Another quality of an effective encourager, an extension of being a good listener, is to be

slow to speak

Proverbs 12:18; 13:3; 17:27-28; 29:20.

Prov. 12:18— "Reckless words pierce like a sword, but the tongue of the wise brings healing." 13:3— "He who guards his lips guards his soul, but he who speaks rashly will come to ruin." 17:27-28— "A man of knowledge uses words with restraint, and a man of understanding is even-tempered. Even a fool is thought wise if he keeps silent, and discerning if he holds his tongue."

One who is slow to speak guards his tongue and uses his words with restraint. As we said about the good listener, this means he doesn't feel he must immediately come up with a fantastic response when another shares a need or problem.

Therefore, if we don't know what to say, or we really have no experience in the area being discussed, we should admit our lack. Some are afraid to do that, so they either stare in absolute silence, or gush out with a stock answer. Response may be needed, but be honest about what you know.

Here are a couple of responses if you draw an absolute blank:

 

  • "Could we pray? I have to admit I really need some wisdom from the Lord right now.."
  • "Can I get back to you in a couple of days?

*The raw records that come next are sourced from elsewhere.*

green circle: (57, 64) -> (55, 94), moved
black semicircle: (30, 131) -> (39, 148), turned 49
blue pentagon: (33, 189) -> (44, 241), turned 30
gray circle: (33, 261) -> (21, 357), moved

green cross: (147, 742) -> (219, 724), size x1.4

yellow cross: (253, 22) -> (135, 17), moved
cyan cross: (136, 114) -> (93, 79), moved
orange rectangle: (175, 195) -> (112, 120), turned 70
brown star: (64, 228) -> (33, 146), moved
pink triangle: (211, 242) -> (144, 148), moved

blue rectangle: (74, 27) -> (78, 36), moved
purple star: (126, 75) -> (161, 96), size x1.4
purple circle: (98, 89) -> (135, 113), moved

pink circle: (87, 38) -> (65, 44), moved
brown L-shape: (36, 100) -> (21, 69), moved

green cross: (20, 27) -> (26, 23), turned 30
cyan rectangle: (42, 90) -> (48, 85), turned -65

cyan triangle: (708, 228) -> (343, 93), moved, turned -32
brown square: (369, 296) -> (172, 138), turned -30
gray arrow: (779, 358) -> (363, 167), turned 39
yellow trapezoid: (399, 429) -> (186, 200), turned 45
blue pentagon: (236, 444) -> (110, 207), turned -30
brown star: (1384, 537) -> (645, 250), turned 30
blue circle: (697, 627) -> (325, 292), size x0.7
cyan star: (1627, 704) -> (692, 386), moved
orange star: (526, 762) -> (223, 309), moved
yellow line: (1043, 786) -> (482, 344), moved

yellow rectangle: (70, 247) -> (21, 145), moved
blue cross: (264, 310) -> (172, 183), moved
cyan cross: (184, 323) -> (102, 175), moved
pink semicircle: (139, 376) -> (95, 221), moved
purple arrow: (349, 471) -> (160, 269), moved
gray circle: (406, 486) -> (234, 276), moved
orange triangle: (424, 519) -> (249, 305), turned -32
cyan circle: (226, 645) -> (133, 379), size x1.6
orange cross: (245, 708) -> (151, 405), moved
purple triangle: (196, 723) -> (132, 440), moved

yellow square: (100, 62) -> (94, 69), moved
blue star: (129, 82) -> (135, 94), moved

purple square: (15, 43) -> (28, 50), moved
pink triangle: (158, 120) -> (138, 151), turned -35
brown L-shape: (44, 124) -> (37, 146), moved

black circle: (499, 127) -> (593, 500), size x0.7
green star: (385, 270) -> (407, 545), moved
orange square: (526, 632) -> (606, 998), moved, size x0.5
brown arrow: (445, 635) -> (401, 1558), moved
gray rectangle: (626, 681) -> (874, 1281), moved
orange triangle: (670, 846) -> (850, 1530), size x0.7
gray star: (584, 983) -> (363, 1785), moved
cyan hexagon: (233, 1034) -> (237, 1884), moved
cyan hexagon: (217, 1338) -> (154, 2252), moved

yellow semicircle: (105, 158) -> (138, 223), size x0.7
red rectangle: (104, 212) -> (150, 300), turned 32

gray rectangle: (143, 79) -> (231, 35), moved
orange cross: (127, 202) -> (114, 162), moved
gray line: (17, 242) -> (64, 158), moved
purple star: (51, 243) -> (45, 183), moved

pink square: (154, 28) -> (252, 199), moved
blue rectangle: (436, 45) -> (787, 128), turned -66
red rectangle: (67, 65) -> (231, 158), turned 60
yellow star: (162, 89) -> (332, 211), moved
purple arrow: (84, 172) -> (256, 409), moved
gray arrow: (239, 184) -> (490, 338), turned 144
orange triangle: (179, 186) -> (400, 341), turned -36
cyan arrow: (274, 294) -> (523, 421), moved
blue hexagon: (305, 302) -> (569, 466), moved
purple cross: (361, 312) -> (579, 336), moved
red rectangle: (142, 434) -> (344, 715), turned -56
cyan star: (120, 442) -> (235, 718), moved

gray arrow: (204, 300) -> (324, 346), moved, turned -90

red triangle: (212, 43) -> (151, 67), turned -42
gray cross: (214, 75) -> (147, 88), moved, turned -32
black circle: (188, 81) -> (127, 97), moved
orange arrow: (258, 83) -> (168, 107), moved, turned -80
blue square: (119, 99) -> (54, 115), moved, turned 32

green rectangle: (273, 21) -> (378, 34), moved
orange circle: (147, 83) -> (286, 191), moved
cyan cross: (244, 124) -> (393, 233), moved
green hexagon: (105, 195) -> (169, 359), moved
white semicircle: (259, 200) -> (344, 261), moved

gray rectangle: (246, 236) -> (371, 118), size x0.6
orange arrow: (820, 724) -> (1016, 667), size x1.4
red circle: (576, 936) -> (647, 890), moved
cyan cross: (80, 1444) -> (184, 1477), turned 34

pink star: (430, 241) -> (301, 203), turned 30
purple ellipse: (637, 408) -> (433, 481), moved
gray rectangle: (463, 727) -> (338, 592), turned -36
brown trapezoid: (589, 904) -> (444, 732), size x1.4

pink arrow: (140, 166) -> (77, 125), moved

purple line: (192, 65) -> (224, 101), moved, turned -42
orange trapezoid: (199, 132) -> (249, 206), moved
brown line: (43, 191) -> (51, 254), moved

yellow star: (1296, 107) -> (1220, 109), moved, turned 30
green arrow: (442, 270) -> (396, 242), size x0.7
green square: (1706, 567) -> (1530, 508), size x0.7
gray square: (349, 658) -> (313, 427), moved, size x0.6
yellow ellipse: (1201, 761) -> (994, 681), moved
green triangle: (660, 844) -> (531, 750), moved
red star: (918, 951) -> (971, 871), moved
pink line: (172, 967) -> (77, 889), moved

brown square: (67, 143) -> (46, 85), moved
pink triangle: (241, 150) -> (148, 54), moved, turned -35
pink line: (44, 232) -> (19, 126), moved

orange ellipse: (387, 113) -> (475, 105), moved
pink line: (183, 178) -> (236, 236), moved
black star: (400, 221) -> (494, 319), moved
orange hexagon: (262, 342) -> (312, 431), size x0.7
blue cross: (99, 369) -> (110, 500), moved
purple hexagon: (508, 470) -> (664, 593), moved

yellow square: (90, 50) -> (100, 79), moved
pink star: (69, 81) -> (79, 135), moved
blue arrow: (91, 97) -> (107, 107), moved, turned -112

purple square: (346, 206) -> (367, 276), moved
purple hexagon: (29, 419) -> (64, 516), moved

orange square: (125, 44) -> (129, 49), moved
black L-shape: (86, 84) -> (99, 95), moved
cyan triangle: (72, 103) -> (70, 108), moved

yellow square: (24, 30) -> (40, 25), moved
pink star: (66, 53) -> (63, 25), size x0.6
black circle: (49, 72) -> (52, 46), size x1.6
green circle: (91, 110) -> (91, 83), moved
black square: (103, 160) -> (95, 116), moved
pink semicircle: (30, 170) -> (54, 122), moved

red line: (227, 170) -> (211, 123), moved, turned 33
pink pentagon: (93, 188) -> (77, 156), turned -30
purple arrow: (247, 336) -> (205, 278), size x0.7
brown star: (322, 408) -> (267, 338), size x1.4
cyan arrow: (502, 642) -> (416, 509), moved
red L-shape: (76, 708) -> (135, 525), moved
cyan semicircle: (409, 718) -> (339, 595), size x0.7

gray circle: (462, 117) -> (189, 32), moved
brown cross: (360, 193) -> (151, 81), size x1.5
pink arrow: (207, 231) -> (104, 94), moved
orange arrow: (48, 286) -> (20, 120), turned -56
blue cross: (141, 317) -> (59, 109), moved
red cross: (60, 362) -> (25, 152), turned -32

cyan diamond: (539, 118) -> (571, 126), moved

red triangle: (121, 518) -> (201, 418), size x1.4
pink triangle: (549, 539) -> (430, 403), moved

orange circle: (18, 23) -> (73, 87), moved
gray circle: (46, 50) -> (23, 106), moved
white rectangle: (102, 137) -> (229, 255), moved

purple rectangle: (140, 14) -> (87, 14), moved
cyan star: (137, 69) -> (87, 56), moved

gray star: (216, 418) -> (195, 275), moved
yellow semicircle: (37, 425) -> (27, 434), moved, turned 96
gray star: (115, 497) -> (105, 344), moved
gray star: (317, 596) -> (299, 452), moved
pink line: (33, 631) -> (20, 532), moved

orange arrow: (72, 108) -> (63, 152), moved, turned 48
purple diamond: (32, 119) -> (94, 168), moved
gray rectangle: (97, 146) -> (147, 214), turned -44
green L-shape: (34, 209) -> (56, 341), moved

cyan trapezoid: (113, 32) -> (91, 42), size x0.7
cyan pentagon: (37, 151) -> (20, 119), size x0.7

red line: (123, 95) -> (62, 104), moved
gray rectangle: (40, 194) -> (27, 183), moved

I want us both to give your situation some thought and prayer, because I'm at a loss right now. Let's keep a record of what God says to us in our prayers and in the study of the Scripture, and come back and share our findings."
  • "This is really something I think you need to see a pastor about, or a professional counselor. Can I help you find the appropriate person to talk to? I will stay with you through the process, however. If you need someone further to talk with, I'll be available to share in the discoveries and the times of reflection. How does that sound to you?"
  • "I really believe you already have the solution in mind. I want to encourage you to take this week to pray and read what the Scripture has to say, then I'd like to get back together with you and hear what your decision is. If you need some help then, I'll be glad to give what insight I can."

A helpful counselor must

possess good timing and tact

Prov. 15:23,28— "A man finds joy in giving an apt reply—and how good is a timely word!... The heart of the righteous weighs its answers, but the mouth of the wicked gushes evil." Also 25:11; 21:23; 29:20.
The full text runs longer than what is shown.